Should you titer antibodies?
We all use antibodies in western blotting, flow cytometry and IHC just to name a few applications. In each assay we use 1 uL or a 1:100 dilution, right? If that doesn’t work as we had anticipated, then we increase the amount. Hopefully that works. If it doesn’t work, then what do we do? Who has the time or extra samples to optimize the concentration?
So why titer?
Not all antibodies will work at 1 uL because:
- Each antibody is its own unique protein,
- With its own specific affinity for the particular antigen,
- Which leads to each antibody having its own unique titration range.

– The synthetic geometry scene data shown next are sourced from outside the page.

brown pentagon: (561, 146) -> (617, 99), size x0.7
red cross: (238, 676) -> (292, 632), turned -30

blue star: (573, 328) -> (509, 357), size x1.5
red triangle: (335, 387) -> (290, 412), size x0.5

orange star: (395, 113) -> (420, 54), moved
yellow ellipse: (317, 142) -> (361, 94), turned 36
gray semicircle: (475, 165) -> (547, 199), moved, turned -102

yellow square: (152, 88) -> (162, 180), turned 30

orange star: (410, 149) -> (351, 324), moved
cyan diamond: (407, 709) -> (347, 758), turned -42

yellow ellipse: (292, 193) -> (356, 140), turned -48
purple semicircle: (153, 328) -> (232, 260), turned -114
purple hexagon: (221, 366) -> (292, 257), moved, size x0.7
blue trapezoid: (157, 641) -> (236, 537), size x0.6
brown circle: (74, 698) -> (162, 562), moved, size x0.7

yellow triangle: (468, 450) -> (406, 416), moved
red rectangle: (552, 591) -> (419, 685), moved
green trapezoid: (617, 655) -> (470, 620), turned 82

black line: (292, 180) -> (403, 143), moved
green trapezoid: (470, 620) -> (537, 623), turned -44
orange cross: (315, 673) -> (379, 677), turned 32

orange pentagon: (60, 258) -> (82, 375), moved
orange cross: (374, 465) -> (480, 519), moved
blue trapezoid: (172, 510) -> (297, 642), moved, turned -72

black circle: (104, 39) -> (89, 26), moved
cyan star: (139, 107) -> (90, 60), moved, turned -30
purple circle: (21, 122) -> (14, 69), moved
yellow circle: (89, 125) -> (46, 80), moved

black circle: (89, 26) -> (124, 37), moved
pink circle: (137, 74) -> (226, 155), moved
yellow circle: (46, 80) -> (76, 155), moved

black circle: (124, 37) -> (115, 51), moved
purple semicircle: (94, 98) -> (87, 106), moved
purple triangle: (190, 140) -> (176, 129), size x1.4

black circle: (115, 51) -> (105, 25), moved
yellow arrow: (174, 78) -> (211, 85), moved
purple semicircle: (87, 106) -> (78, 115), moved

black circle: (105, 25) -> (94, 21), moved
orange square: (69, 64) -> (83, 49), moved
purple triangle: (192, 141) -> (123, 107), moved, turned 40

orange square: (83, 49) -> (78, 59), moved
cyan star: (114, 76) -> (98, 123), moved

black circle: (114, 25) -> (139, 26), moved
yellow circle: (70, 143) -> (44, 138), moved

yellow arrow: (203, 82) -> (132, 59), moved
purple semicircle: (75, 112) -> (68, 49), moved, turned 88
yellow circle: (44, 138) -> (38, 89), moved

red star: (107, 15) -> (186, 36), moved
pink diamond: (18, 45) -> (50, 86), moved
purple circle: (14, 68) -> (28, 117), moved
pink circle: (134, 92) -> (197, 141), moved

Finding that titration “happy place” will make your analysis significantly easier and each experiment more robust. Using too much can increase the background and reduce the ability to distinguish the positive population. This is demonstrated in the figure below where the antibody was used at 1 ug/sample. As the antibody is titered, the background goes down and the positive staining is easily visualized. However, as you continue to titer lower (at 0.015 ug/sample), you begin to lose the positive signal. In this example, the happy place is at 0.06 ug/sample. This is the concentration where the best signal to noise ratio is obtained.
| 1.0 ug
|| 0.25 ug
|| 0.06 ug
|| 0.015 ug
eBioscience takes the guess work out of titration
- Human antibodies: Most directly conjugated flow antibodies are provided as a test size, meaning they are prediluted to the optimal concentration for your use. Using the recommended 5 uL per sample (a sample is defined as a final staining volume of 100 uL) will provide the best signal to noise ratio for your staining. For multicolor staining panels , simply add 5 uL of each conjugated antibody to your cells, incubate, wash and analyze.
- Mouse antibodies: Because we know that you want flexibility, we provide our mouse antibodies in milligram concentrations. (They range from 0.2-0.5 mg/mL). Our technical data sheet provides our recommendation for the optimal concentration of antibody to use in a staining protocol. This is the concentration that will provide the best signal to noise staining, and will provide an excellent starting place if you want to perform 2 or 4 fold serial dilutions of the antibody in order to optimize the signal to noise for your specific experiment/sample type.